One of the first lessons that you are taught as a senior public order officer is not to ban gatherings. Organisers can work with you to implement restrictions; they can provide stewards to marshal those attending, and they can make public appeals that this should be a peaceful, socially distanced, candlelit vigil. Instead, the organisers were forced to withdraw, local authority Covid marshals could not be deployed, and the police were set against the public. Those seeking confrontation with the police, and who have nothing to do with women’s safety, potentially saw an opportunity, and the chances of being able to safely and peacefully police this vigil faded into the distance.
The appalling scenes that we saw on Clapham Common on Saturday were the inevitable result of decisions made by the police long before they forcibly broke up those who had gathered, albeit irresponsibly close together in large numbers. The decisions that the police made were even more unbelievable when you consider the circumstances that gave rise to the vigil in the first place.
The Home Secretary has said that she discussed the policing of the vigil with the commissioner on Friday. What advice did she give to the police about the way that it should be handled? I can understand someone with no training and no experience suggesting a zero-tolerance approach to the vigil, but not highly trained and experienced senior police officers. I appreciate that the Minister cannot account for the actions of the Mayor of London, but he should be asked the same question. That is why the leader of the Liberal Democrats, Ed Davey, has written to them both asking exactly this question.
What about the response? No, Home Secretary, the scenes at Clapham Common were not “upsetting”; they were totally unacceptable. A so-called independent review has been commissioned from Her Majesty’s Inspectorate of Constabulary and Fire & Rescue Services, which has just published a report that concludes that the police must find the correct balance between the rights of protestors and the rights of others, and that:
“The balance may tip too readily in favour of protestors”.

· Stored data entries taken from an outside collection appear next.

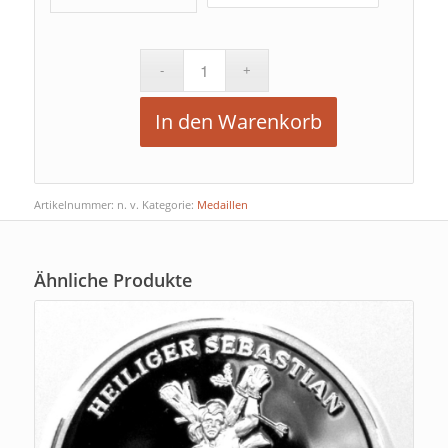
In den Warenkorb
Artikelnummer:
n. v.
Kategorie:
Medaillen
Ähnliche Produkte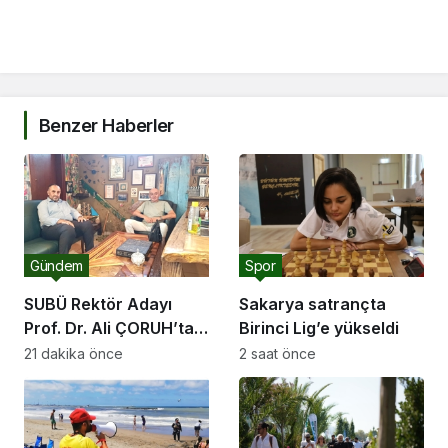
Benzer Haberler
Gündem
Spor
SUBÜ Rektör Adayı
Sakarya satrançta
Prof. Dr. Ali ÇORUH’tan
Birinci Lig’e yükseldi
LC Haber Ajansı’na
21 dakika önce
2 saat önce
ziyaret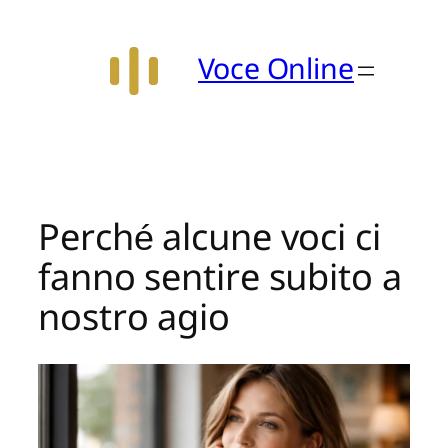
Vai
al
Voce Online
contenuto
Perché alcune voci ci
fanno sentire subito a
nostro agio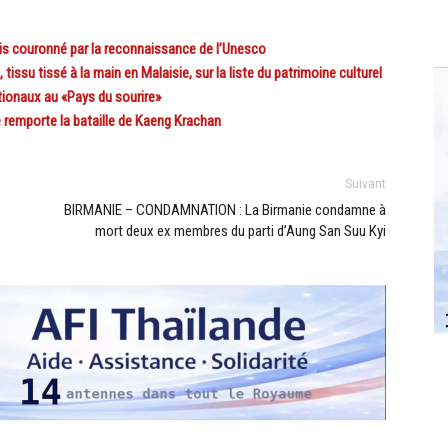
 couronné par la reconnaissance de l’Unesco
issu tissé à la main en Malaisie, sur la liste du patrimoine culturel
onaux au «Pays du sourire»
remporte la bataille de Kaeng Krachan
Suivant
BIRMANIE – CONDAMNATION : La Birmanie condamne à
mort deux ex membres du parti d’Aung San Suu Kyi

Does the Minister seriously think that HMICFRS is the right body to conduct this review, in the light of its report, published only five days ago? I know that the Minister agrees with me that knee-jerk reactions are not the best way to find lasting solutions to serious problems.
We have seen too many media reports showing perfectly lit CCTV footage of women being attacked to believe that more lighting and CCTV are the answer. Because of government cuts to local authority budgets, many councils have had to switch off their cameras or have given up live monitoring because they can no longer afford to maintain an effective CCTV system. Putting plain-clothed police officers in the pubs and clubs to identify vulnerable women and potential perpetrators would not have saved Sarah Everard. Asking a group of people who are themselves the focus of criticism what immediate action should be taken is unlikely to come up with the right answer.
What should we do? We need not just to record offences motivated by sex or gender but to make misogyny a real hate crime, where victims are given enhanced support and courts treat misogyny as an aggravating factor. We must teach young people how to treat each other with dignity and respect. We need a culture change that rejects the authoritarian populism that leads to misogyny, xenophobia and intolerance of diversity. And we need an investigation into whether a Metropolitan Police officer being accused of the kidnap and murder of a woman, another Metropolitan Police officer being accused of sharing sick graphics and jokes at the scene of her murder, and other Metropolitan Police officers being accused of taking selfies with the body of a murdered woman, are signs of serious problems with the culture in the Metropolitan Police. One serving Metropolitan Police officer I know and trust told me in a message on Friday that he is “counting down the years until I can retire and get out of this poisonous organisation.”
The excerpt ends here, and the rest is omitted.